While negotiations were going on in the fall, Civil Service Employees Association Local 881 President Jarvis Brown said he was focused on saving jobs in the face of a layoff threat. But in an interview earlier this month he acknowledged some members had been unhappy with the results.
“I took a beating through these contract negotiations,” Brown said in the interview. “I’ve been beaten up enough.”
Brown declined to talk about the elections in that interview and did not respond to requests for comment on Monday.
Union members will be voting for president as well as for officers.
The contract deal that was agreed to in January — after the first vote had been delayed and then rejected in the fall — included a 2 percent pay cut and other concessions, including requiring new employees to pay into their health care.
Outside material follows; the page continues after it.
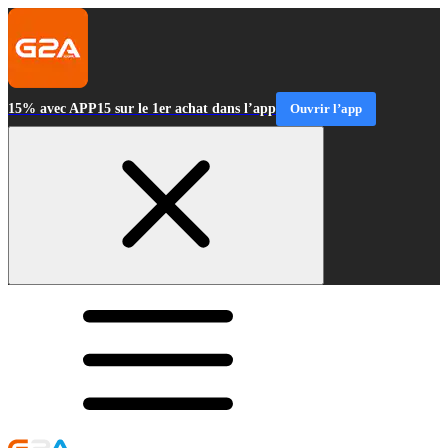
15% avec APP15 sur le 1er achat dans l’app
Ouvrir l’app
Keith Wilson, a labor supervisor in the town clerk’s office who is running against Brown to lead the union, said Monday that his slate challenged the current leadership team to a debate but “they refused to debate us” and they will go ahead with a “meet the candidates” night on Thursday in Hicksville.
Wilson said in an interview last week that the union leadership hadn’t done enough to protect the workers.
“The contract that was agreed upon should have been a zero increase, not a 2 percent give back,” Wilson said. Brown and his team “should have held out maybe and stood more firm and see what could have been done in a different way.”
When former Town Supervisor John Venditto threatened last year to lay off 150 workers in 2017, both town officials and Brown said a no-layoff clause in their contract would have expired. Newsday reported at the time that legal experts disputed that it would have expired under state law. Wilson said it should have been challenged in court.
Town Supervisor Joseph Saladino’s administration, which inherited the contract when Saladino was appointed on Jan. 31, hasn’t taken a position on the elections.